The private equity firms have agreed to increase their offer by $1 to $20.50 a share, according to a statement Tuesday. That came after Glass Lewis & Co. and Institutional Shareholder Services Inc. came out in opposition to the deal, agreeing with shareholders who had questioned its timing and price.

The shares were up less than 1% at $19.85 as of 9:37 a.m. on Tuesday.

Extended Stay has two boards, one for a real estate investment trust that owns hotel properties, and one for an operating company. The two boards unanimously approved the merger at the higher price.

Blackstone and Starwood announced on March 15 that they agreed to buy Extended Stay for $19.50 a share. Six investors, collectively owning more than 14% of the company’s shares, have separately come forward to voice their concerns about the deal and its terms since it was announced.

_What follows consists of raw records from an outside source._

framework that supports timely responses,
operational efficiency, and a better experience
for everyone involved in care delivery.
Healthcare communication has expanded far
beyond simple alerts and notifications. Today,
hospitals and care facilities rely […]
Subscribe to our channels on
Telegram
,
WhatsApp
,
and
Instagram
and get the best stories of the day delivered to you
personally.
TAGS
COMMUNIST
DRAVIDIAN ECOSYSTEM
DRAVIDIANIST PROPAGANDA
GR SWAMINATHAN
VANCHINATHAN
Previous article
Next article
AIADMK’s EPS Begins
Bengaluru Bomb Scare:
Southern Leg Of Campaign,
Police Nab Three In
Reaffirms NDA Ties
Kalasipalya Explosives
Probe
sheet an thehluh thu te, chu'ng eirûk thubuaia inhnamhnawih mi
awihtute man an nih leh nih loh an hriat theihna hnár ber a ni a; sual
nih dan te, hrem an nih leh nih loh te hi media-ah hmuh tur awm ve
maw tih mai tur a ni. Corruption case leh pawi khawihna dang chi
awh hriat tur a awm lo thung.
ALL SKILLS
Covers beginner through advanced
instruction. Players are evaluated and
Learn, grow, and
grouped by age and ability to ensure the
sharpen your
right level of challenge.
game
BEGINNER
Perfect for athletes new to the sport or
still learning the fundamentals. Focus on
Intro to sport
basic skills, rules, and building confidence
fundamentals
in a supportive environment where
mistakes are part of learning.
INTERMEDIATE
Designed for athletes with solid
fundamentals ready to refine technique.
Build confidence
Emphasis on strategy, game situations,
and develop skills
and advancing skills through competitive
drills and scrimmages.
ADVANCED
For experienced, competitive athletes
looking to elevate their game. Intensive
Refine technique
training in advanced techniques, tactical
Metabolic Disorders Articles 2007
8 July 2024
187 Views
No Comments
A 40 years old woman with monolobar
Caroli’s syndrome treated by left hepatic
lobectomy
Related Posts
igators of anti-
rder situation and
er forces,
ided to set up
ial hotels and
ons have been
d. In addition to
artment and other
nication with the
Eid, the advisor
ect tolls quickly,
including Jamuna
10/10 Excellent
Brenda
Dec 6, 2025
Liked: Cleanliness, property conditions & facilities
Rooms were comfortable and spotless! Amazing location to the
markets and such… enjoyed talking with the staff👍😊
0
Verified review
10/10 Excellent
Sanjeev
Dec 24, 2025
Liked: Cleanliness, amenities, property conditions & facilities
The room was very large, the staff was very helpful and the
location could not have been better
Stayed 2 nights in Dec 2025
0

Extended Stay, which operates 650 mid-priced hotels, provides longer-term stays to construction crews, emergency responders and cost-conscious corporate workers. That focus helped the company record a systemwide occupancy rate last year of 74%, compared with 44% across the U.S. hotel industry.

Both of the private equity firms have experience with Extended Stay. Blackstone acquired the hotel company in 2004 and sold it three years later. It was also part of a group that bought Extended Stay out of bankruptcy in 2010 and eventually took it public.

Starwood, meanwhile, disclosed last April that it had spent $137 million building a stake in Extended Stay. It owned 9.4% of the company on March 15, the day the initial deal was announced.